How federated ML works
This first LydianAI app is a federated/distributed training PoC: a FastAPI coordinator runs FedAvg rounds while workers (CPU-only or GPU) train locally and submit model updates.
Server / Coordinator (macOS CPU OK)
Hosts a FastAPI API, shards CIFAR-10 across workers, aggregates updates using FedAvg, and tracks metrics per round.
Workers (Ubuntu GPU/CPU)
Register → poll → download model → train locally → submit update → repeat. Workers can be modern GPUs, legacy Pascal GPUs, or CPU-only.
Key design goals
Heterogeneous hardware
Mixed compute is the default: different GPUs, different speeds, and even CPU-only machines.
Legacy GPU support
Pascal GPUs (sm_61) require older Torch wheels and often older Python. The PoC supports a LEGACY install path and a legacy Torch mode.
Simple networking
All machines join the same Tailscale tailnet. Workers connect to the server using stable 100.x IPs.
What v1 is (and isn't)
It is
- FedAvg training rounds
- FastAPI coordinator + worker loop
- CLI client to start/monitor/results
- NEW vs LEGACY GPU install paths
It isn't
- A production scheduler
- A hosted "managed service"
- A full marketplace / multi-tenant platform
Roadmap
Start with working code on real hardware. Then harden it.
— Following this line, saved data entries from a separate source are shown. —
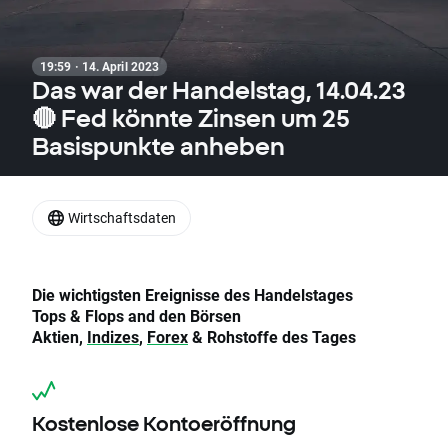
19:59 · 14. April 2023
Das war der Handelstag, 14.04.23
🔴 Fed könnte Zinsen um 25
Basispunkte anheben
Wirtschaftsdaten
Die wichtigsten Ereignisse des Handelstages
Tops & Flops and den Börsen
Aktien,
Indizes
,
Forex
& Rohstoffe des Tages
Kostenlose Kontoeröffnung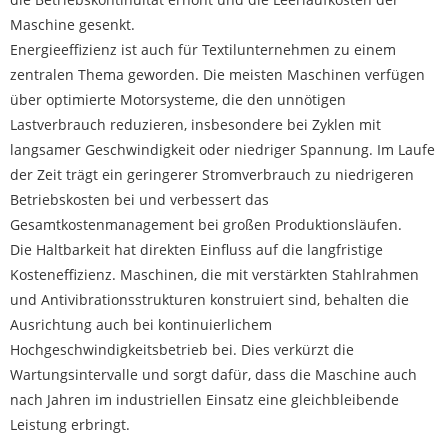
Maschine gesenkt.
Energieeffizienz ist auch für Textilunternehmen zu einem
zentralen Thema geworden. Die meisten Maschinen verfügen
über optimierte Motorsysteme, die den unnötigen
Lastverbrauch reduzieren, insbesondere bei Zyklen mit
langsamer Geschwindigkeit oder niedriger Spannung. Im Laufe
der Zeit trägt ein geringerer Stromverbrauch zu niedrigeren
Betriebskosten bei und verbessert das
Gesamtkostenmanagement bei großen Produktionsläufen.
Die Haltbarkeit hat direkten Einfluss auf die langfristige
Kosteneffizienz. Maschinen, die mit verstärkten Stahlrahmen
und Antivibrationsstrukturen konstruiert sind, behalten die
Ausrichtung auch bei kontinuierlichem
Hochgeschwindigkeitsbetrieb bei. Dies verkürzt die
Wartungsintervalle und sorgt dafür, dass die Maschine auch
nach Jahren im industriellen Einsatz eine gleichbleibende
Leistung erbringt.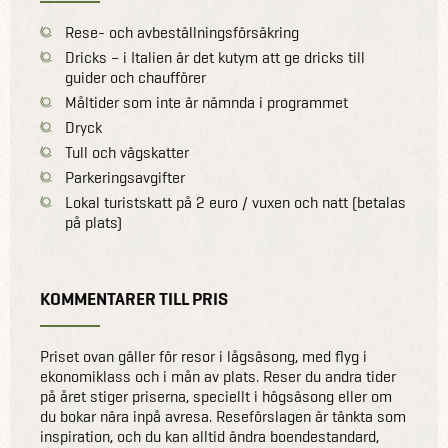
Rese- och avbeställningsförsäkring
Dricks – i Italien är det kutym att ge dricks till
guider och chaufförer
Måltider som inte är nämnda i programmet
Dryck
Tull och vägskatter
Parkeringsavgifter
Lokal turistskatt på 2 euro / vuxen och natt (betalas
på plats)
KOMMENTARER TILL PRIS
Priset ovan gäller för resor i lågsäsong, med flyg i
ekonomiklass och i mån av plats. Reser du andra tider
på året stiger priserna, speciellt i högsäsong eller om
du bokar nära inpå avresa. Reseförslagen är tänkta som
inspiration, och du kan alltid ändra boendestandard,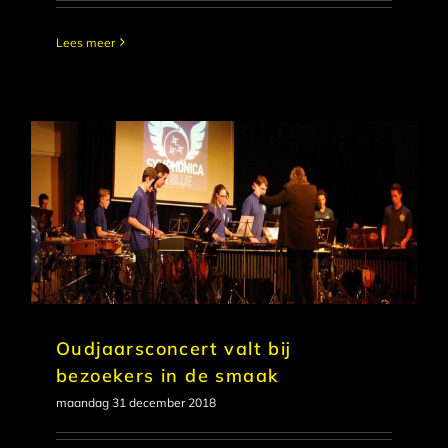
Lees meer
Oudjaarsconcert valt bij
bezoekers in de smaak
maandag 31 december 2018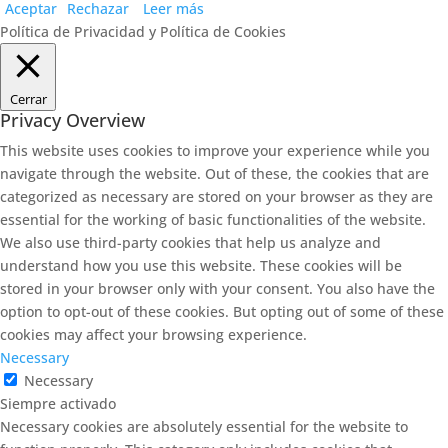
Aceptar
Rechazar
Leer más
Política de Privacidad y Política de Cookies
Cerrar
Privacy Overview
This website uses cookies to improve your experience while you
navigate through the website. Out of these, the cookies that are
categorized as necessary are stored on your browser as they are
essential for the working of basic functionalities of the website.
We also use third-party cookies that help us analyze and
understand how you use this website. These cookies will be
stored in your browser only with your consent. You also have the
option to opt-out of these cookies. But opting out of some of these
cookies may affect your browsing experience.
Necessary
Necessary
Siempre activado
Necessary cookies are absolutely essential for the website to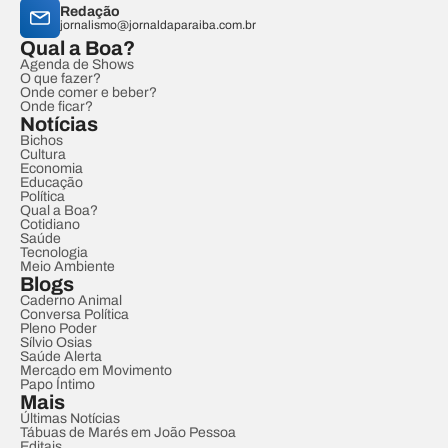
Redação
jornalismo@jornaldaparaiba.com.br
Qual a Boa?
Agenda de Shows
O que fazer?
Onde comer e beber?
Onde ficar?
Notícias
Bichos
Cultura
Economia
Educação
Política
Qual a Boa?
Cotidiano
Saúde
Tecnologia
Meio Ambiente
Blogs
Caderno Animal
Conversa Política
Pleno Poder
Sílvio Osias
Saúde Alerta
Mercado em Movimento
Papo Íntimo
Mais
Últimas Notícias
Tábuas de Marés em João Pessoa
Editais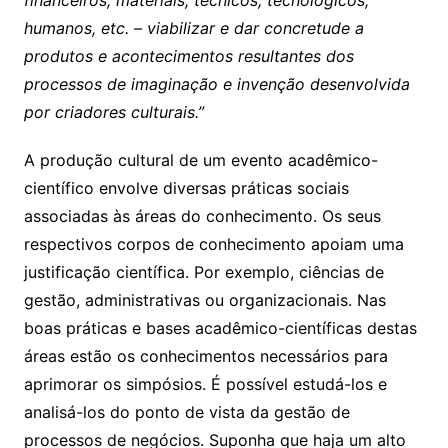
financeiros, materiais, técnicos, tecnológicos,
humanos, etc. – viabilizar e dar concretude a
produtos e acontecimentos resultantes dos
processos de imaginação e invenção desenvolvida
por criadores culturais.”
A produção cultural de um evento acadêmico-
científico envolve diversas práticas sociais
associadas às áreas do conhecimento. Os seus
respectivos corpos de conhecimento apoiam uma
justificação científica. Por exemplo, ciências de
gestão, administrativas ou organizacionais. Nas
boas práticas e bases acadêmico-científicas destas
áreas estão os conhecimentos necessários para
aprimorar os simpósios. É possível estudá-los e
analisá-los do ponto de vista da gestão de
processos de negócios. Suponha que haja um alto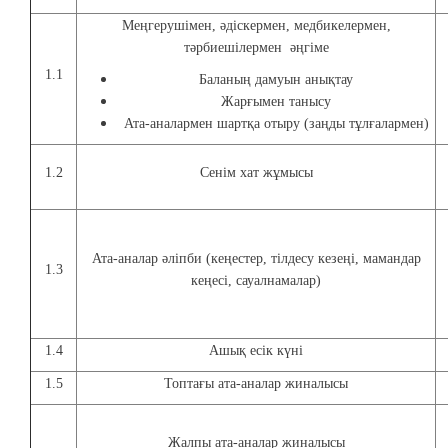
Меңгерушімен, әдіскермен, медбикелермен,
тәрбиешілермен әңгіме
1.1
Баланың дамуын анықтау
Жарғымен танысу
Ата-аналармен шартқа отыру (заңды тұлғалармен)
1.2
Сенім хат жұмысы
Ата-аналар әліпби (кеңестер, тілдесу кезеңі, мамандар
1.3
кеңесі, сауалнамалар)
1.4
Ашық есік күні
1.5
Топтағы ата-аналар жиналысы
Жалпы ата-аналар жиналысы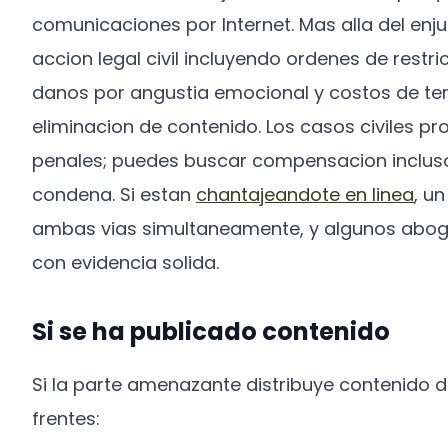
comunicaciones por Internet. Mas alla del enj
accion legal civil incluyendo ordenes de rest
danos por angustia emocional y costos de ter
eliminacion de contenido. Los casos civiles 
penales; puedes buscar compensacion incluso s
condena. Si estan
chantajeandote en linea
, u
ambas vias simultaneamente, y algunos abog
con evidencia solida.
Si se ha publicado contenido
Si la parte amenazante distribuye contenido 
frentes: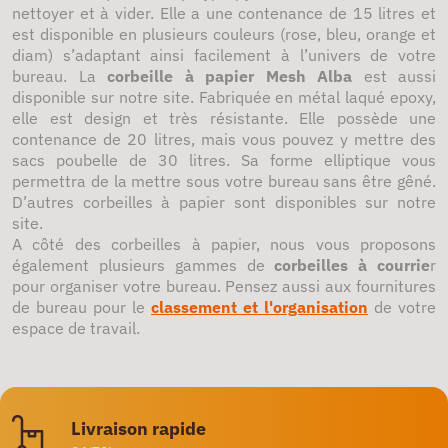
nettoyer et à vider. Elle a une contenance de 15 litres et
est disponible en plusieurs couleurs (rose, bleu, orange et
diam) s’adaptant ainsi facilement à l’univers de votre
bureau. La
corbeille à papier Mesh Alba
est aussi
disponible sur notre site. Fabriquée en métal laqué epoxy,
elle est design et très résistante. Elle possède une
contenance de 20 litres, mais vous pouvez y mettre des
sacs poubelle de 30 litres. Sa forme elliptique vous
permettra de la mettre sous votre bureau sans être gêné.
D’autres corbeilles à papier sont disponibles sur notre
site.
A côté des corbeilles à papier, nous vous proposons
également plusieurs gammes de
corbeilles à courrie
r
pour organiser votre bureau. Pensez aussi aux fournitures
de bureau pour le
classement et l'organisation
de votre
espace de travail.
Livraison rapide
Now: Distributed training PoC
- FastAPI coordinator
- FedAvg aggregation
- Heterogeneous workers
- NEW vs LEGACY GPU support
- CLI: start/monitor/results
Next: reliability + observability
- Round watchdogs and timeouts
- Better worker diagnostics
- Structured logging + metrics
- More robust state handling
Then: Inference-first runtime
A clean inference mode (jobs, batching, routing) is the next practical wedge once the cluster mechanics are solid.
Later: optional managed control plane
Hosted control plane is optional. Self-hosting remains first-class.